* **Data supplied**:
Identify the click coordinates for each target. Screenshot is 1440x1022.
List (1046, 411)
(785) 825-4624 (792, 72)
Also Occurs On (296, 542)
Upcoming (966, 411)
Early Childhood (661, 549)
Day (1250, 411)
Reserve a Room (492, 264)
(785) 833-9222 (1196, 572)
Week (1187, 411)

* **What to work on**: Repeat all of the entries exactly.

* **Output of the task**:
Identify the click coordinates for each target. Screenshot is 1440x1022.
List (1046, 411)
(785) 825-4624 (792, 72)
Also Occurs On (296, 542)
Upcoming (966, 411)
Early Childhood (661, 549)
Day (1250, 411)
Reserve a Room (492, 264)
(785) 833-9222 (1196, 572)
Week (1187, 411)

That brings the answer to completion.